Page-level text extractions
---------------

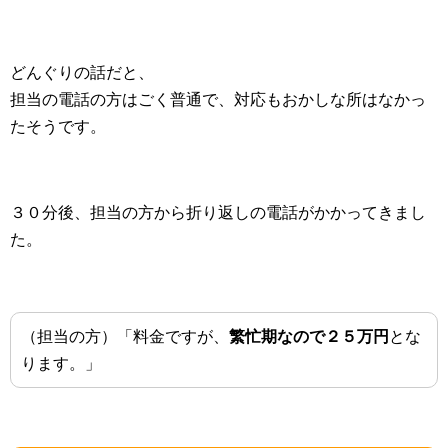
どんぐりの話だと、
担当の電話の方はごく普通で、対応もおかしな所はなかっ
たそうです。
３０分後、担当の方から折り返しの電話がかかってきまし
た。
（担当の方）「料金ですが、
繁忙期なので２５万円
とな
ります。」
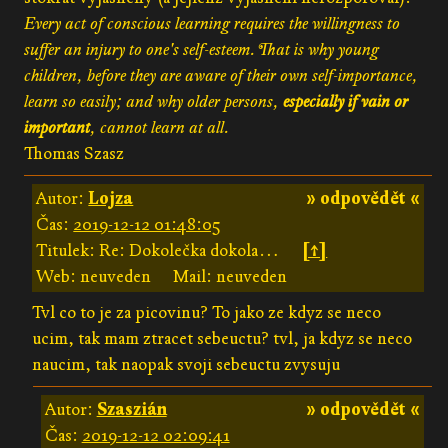
Every act of conscious learning requires the willingness to
suffer an injury to one's self-esteem. That is why young
children, before they are aware of their own self-importance,
learn so easily; and why older persons,
especially if vain or
important
, cannot learn at all.
Thomas Szasz
Autor:
Lojza
» odpovědět «
Čas:
2019-12-12 01:48:05
Titulek: Re: Dokolečka dokola…
[↑]
Web: neuveden
Mail: neuveden
Tvl co to je za picovinu? To jako ze kdyz se neco
ucim, tak mam ztracet sebeuctu? tvl, ja kdyz se neco
naucim, tak naopak svoji sebeuctu zvysuju
Autor:
Szaszián
» odpovědět «
Čas:
2019-12-12 02:09:41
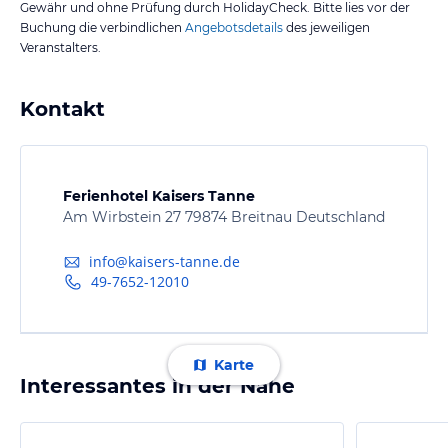
Gewähr und ohne Prüfung durch HolidayCheck. Bitte lies vor der
Buchung die verbindlichen
Angebotsdetails
des jeweiligen
Veranstalters.
Kontakt
Ferienhotel Kaisers Tanne
Am Wirbstein 27 79874 Breitnau Deutschland
info@kaisers-tanne.de
49-7652-12010
Karte
Interessantes in der Nähe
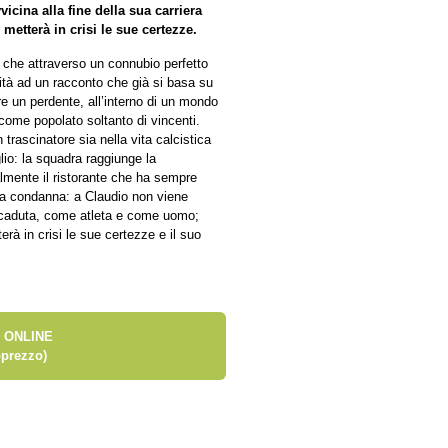
vicina alla fine della sua carriera
etterà in crisi le sue certezze.
i che attraverso un connubio perfetto
alità ad un racconto che già si basa su
re un perdente, all’interno di un mondo
 come popolato soltanto di vincenti.
 trascinatore sia nella vita calcistica
lio: la squadra raggiunge la
almente il ristorante che ha sempre
una condanna: a Claudio non viene
lla caduta, come atleta e come uomo;
erà in crisi le sue certezze e il suo
 ONLINE
prezzo)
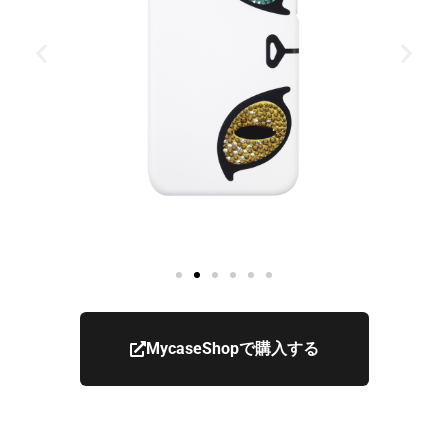
MycaseShopで購入する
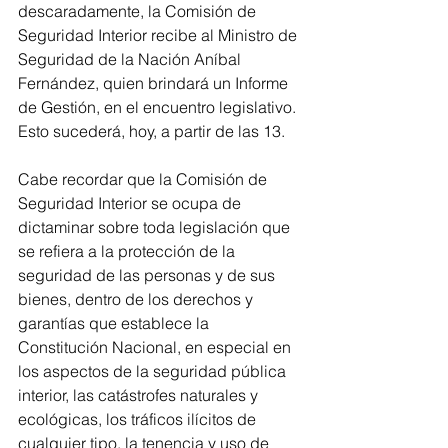
descaradamente, la Comisión de 
Seguridad Interior recibe al Ministro de 
Seguridad de la Nación Aníbal 
Fernández, quien brindará un Informe 
de Gestión, en el encuentro legislativo. 
Esto sucederá, hoy, a partir de las 13.  
Cabe recordar que la Comisión de 
Seguridad Interior se ocupa de 
dictaminar sobre toda legislación que 
se refiera a la protección de la 
seguridad de las personas y de sus 
bienes, dentro de los derechos y 
garantías que establece la 
Constitución Nacional, en especial en 
los aspectos de la seguridad pública 
interior, las catástrofes naturales y 
ecológicas, los tráficos ilícitos de 
cualquier tipo, la tenencia y uso de 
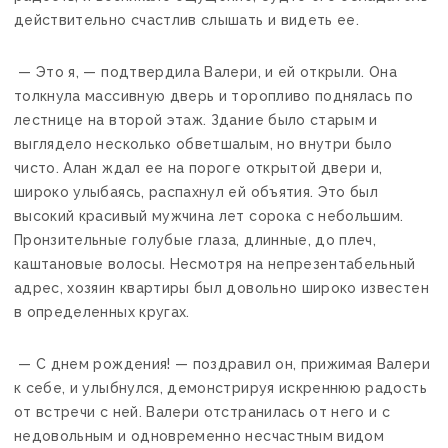
действительно счастлив слышать и видеть ее.
— Это я, — подтвердила Валери, и ей открыли. Она
толкнула массивную дверь и торопливо поднялась по
лестнице на второй этаж. Здание было старым и
выглядело несколько обветшалым, но внутри было
чисто. Алан ждал ее на пороге открытой двери и,
широко улыбаясь, распахнул ей объятия. Это был
высокий красивый мужчина лет сорока с небольшим.
Пронзительные голубые глаза, длинные, до плеч,
каштановые волосы. Несмотря на непрезентабельный
адрес, хозяин квартиры был довольно широко известен
в определенных кругах.
— С днем рождения! — поздравил он, прижимая Валери
к себе, и улыбнулся, демонстрируя искреннюю радость
от встречи с ней. Валери отстранилась от него и с
недовольным и одновременно несчастным видом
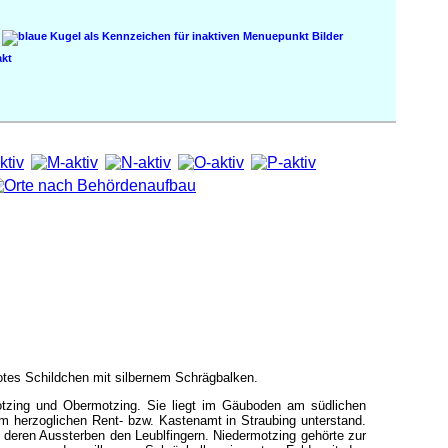
Bilder
kt
rotes Schildchen mit silbernem Schrägbalken.
otzing und Obermotzing. Sie liegt im Gäuboden am südlichen
em herzoglichen Rent- bzw. Kastenamt in Straubing unterstand.
deren Aussterben den Leublfingern. Niedermotzing gehörte zur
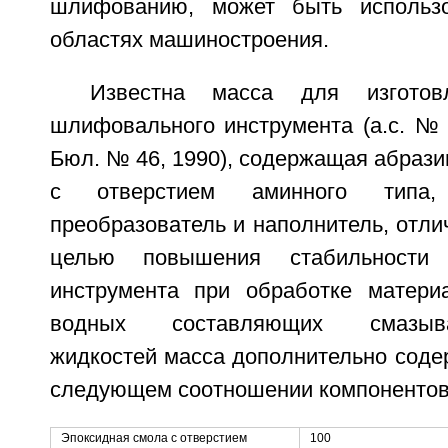
шлифованию, может быть использ
областях машиностроения.
Известна масса для изготовл
шлифовального инструмента (а.с. № 
Бюл. № 46, 1990), содержащая абрази
с отверстием аминного типа, 
преобразователь и наполнитель, отли
целью повышения стабильности
инструмента при обработке матери
водных составляющих смазыва
жидкостей масса дополнительно соде
следующем соотношении компонентов, 
Эпоксидная смола с отверстием
100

---------------

Retype, exactly and only, the lines from the one containing "от встречи с" through the end of the entries, both ends included, and omit all pictures.

• **Task solution**
от встречи с ней. Валери отстранилась от него и с
недовольным и одновременно несчастным видом
Bilder
kt
rotes Schildchen mit silbernem Schrägbalken.
otzing und Obermotzing. Sie liegt im Gäuboden am südlichen
em herzoglichen Rent- bzw. Kastenamt in Straubing unterstand.
deren Aussterben den Leublfingern. Niedermotzing gehörte zur
шлифованию, может быть использ
областях машиностроения.
Известна масса для изготовл
шлифовального инструмента (а.с. № 
Бюл. № 46, 1990), содержащая абрази
с отверстием аминного типа, 
преобразователь и наполнитель, отли
целью повышения стабильности
инструмента при обработке матери
водных составляющих смазыва
жидкостей масса дополнительно соде
следующем соотношении компонентов, 
Эпоксидная смола с отверстием
100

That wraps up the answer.